Hoewel klokkentorens tegenwoordig vooral worden bewonderd om hun esthetiek, dienden zij ooit een belangrijk doel. Vóór het midden van de twintigste eeuw hadden de meeste mensen geen horloge, en vóór de achttiende eeuw waren zelfs klokken voor thuis zeldzaam. De eerste klokken hadden geen wijzerplaten, maar waren uitsluitend slagklokken, die klokken luidden om de omringende gemeenschap tot werken of gebed op te roepen. Ze werden daarom in torens geplaatst, zodat de klokken over grote afstand hoorbaar waren. Klokkentorens werden in de buurt van het centrum van steden geplaatst en waren daar vaak de hoogste bouwwerken. Toen klokkentorens steeds meer in gebruik raakten, realiseerden de ontwerpers zich dat een wijzerplaat aan de buitenkant van de toren de stedelingen in staat zou stellen de tijd af te lezen wanneer zij dat wilden.

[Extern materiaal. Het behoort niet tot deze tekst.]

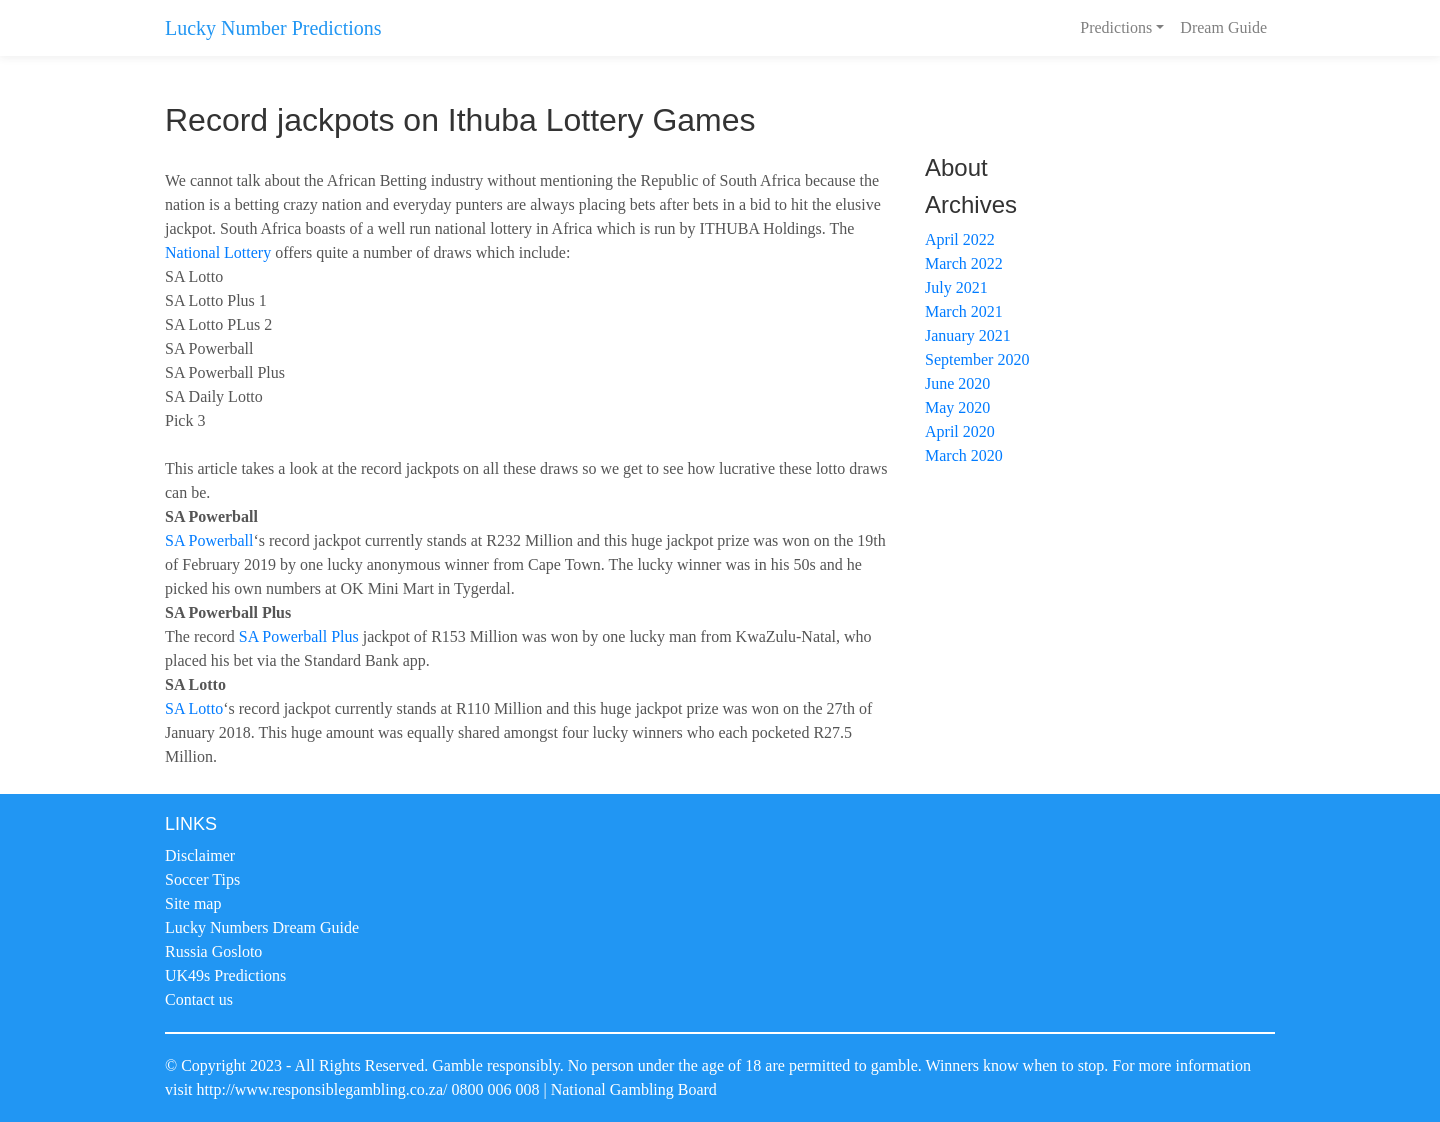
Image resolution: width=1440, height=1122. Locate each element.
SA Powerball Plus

Het gebruik van klokkentorens gaat terug tot de oudheid. De vroegste klokkentoren was de Toren van de Winden in Athene, die acht zonnewijzers bevatte. Binnenin de toren bevond zich ook een waterklok (of clepsydra), aangedreven door water dat van de Akropolis naar beneden stroomde. In Song China werd een astronomische kloktoren ontworpen door Su Song en gebouwd in Kaifeng in 1088, met een vloeibaar ontsnappingsmechanisme. In Engeland werd in 1288 een klok geplaatst in een klokkentoren, de middeleeuwse voorloper van de Big Ben, in Westminster, en in 1292 werd een klok geplaatst in de kathedraal van Canterbury. De oudste bewaard gebleven torenklok die vroeger deel uitmaakte van een klokkentoren in Europa is de klok van de kathedraal van Salisbury, voltooid in 1306; en een andere klok die in 1326 in St. Albans werd geplaatst, “toonde verschillende astronomische verschijnselen”.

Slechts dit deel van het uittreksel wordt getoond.